People have been meditating for thousands of years: it is a universal spiritual practice, found in all cultures and traditions. And it is used in pursuit of a wide range of different goals, from the relief of stress and anxiety to the attainment of enlightenment. Today, there are probably more people practising meditation than at any time in human history. But what is meditation, how do you do it, and why does it matter anyway?
In this article I want to tell you about the Just Meditation book, which I wrote because although meditation is actually very simple, people always seem to want to go and complicate it by dressing it up in a lot of jargon, or by making you buy into some belief system or other. I called it Just Meditation because my goal is to make the learning and practice of meditation simple, accessible and inclusive. Just Mediation is ‘everyday meditation for everyone’. There’s no need to buy into any beliefs or theories. There’s just the practice. And that practice is very simple, so simple in fact that it can be taught in a few minutes. You can get someone meditating in no time at all: there’s no need to complicate things.
The beauty of this approach, I think, is that anyone can benefit from the practice. Absolutely anyone. You don’t have to sign up to any kind of belief system, whether religious or secular. It’s just meditation.
But then I found myself facing a bit of a challenge. If it’s so simple, if it only takes a few minutes to teach someone how to meditate, how then was I going to write a whole book about it? The answer is, you go deeper. The practice is simple, and in fact the practice is the same after twenty years as it is on day one. There are no higher levels or advanced teachings in this approach. Instead, what I hope I’ve managed to do in the book is to unpack the detail a bit. Not the detail about complicated ideas or theories or teachings, but the detail of what’s involved when you go deeper into the experience of meditation.
So, the book is divided into three sections. What is meditation, how to meditate and why meditate.
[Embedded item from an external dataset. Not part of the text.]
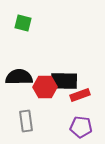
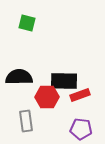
green square: moved 4 px right
red hexagon: moved 2 px right, 10 px down
purple pentagon: moved 2 px down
The word meditation gets used to describe all sorts of different things, so the first section starts with a quick survey of the various ways in which the word can be used, before settling on a definition of meditation as being something to do with regulating the attention in some way or other, in order to allow our awareness to simply be aware of being aware, if you see what I mean. Also, in this section, there are a couple of chapters in which I discuss mindfulness. Is it the same, is it different, how and in what way? And, finally, I give an account of what is unique about the Just Meditation approach, which neither promotes nor rejects any particular tradition or worldview, but simply enables the practice of meditation in a way that is simple, accessible and inclusive. Hence the label ‘Just Meditation’.
The second section then goes into the question of how to meditate. And again, it’s very simple. You just close your eyes and watch your breathing and away you go. But we can go into that in a lot more depth, thinking about the posture, thinking about the breath, thinking about thoughts and distractions. But what I don’t do is go into a lot of discussion about all sorts of different techniques and practices. The whole point about the Just Meditation approach is keeping it simple. Basically it’s about focussing the attention on one thing, such as the breath or a mantra, and trying not to get caught up in our thoughts. That’s it. The practice itself is very straightforward. And the great thing about it is that pretty much anyone can do it, and will very likely get some benefit from it too. But although the practice is simple, it’s also complete as it is. There are no upgrades. The practice doesn’t change. We do. By going deeper.
Finally, the third section looks at the question of why we meditate. And that to me is the most important question of all. Why do we do it? Why does it matter? What’s our motivation? What is the problem or issue to which we think meditation might be the solution? And the point here is that there are no right or wrong answers – the reasons we have for wanting to meditate will be unique to each of us – the point is being aware of our motivations, understanding why we do what we do. Meditation is the cultivation of awareness, so being aware of why we want to meditate in the first place seems like a good place to start. Why do it, what’s the point of it, what does it do to us. Not what does it do for us, but what does it do to us? How might meditation change us? How and in what way might we grow and develop as a result of the practice of meditation? Because if it doesn’t change us in some way – hopefully a positive way – then what’s the point of doing it?
Another way to explore this question is to think about the benefits of meditation, and as always, I like to keep it simple. Meditation is about taking our attention away from our thoughts, not least because sometimes our thoughts can be really unhelpful. So, when we do this, when we practice taking our attention away from our thoughts, one of the first things we are likely to notice is that we experience some degree of calmness – simply as a result of taking a break from our own thoughts. And as a result of that, we are likely to experience a greater sense of clarity, we will gain a bit of perspective, we will be able to see things more clearly. And as a result of that, we may also find that as we start to see things more clearly, our innate capacity for compassion grows as well. So, to put it in a nutshell – and there’s obviously a whole lot more to say when you go into it – but basically, calmness, clarity and compassion are three of the principal benefits of meditation, and therefore three good reasons why we might think it is an important thing to do.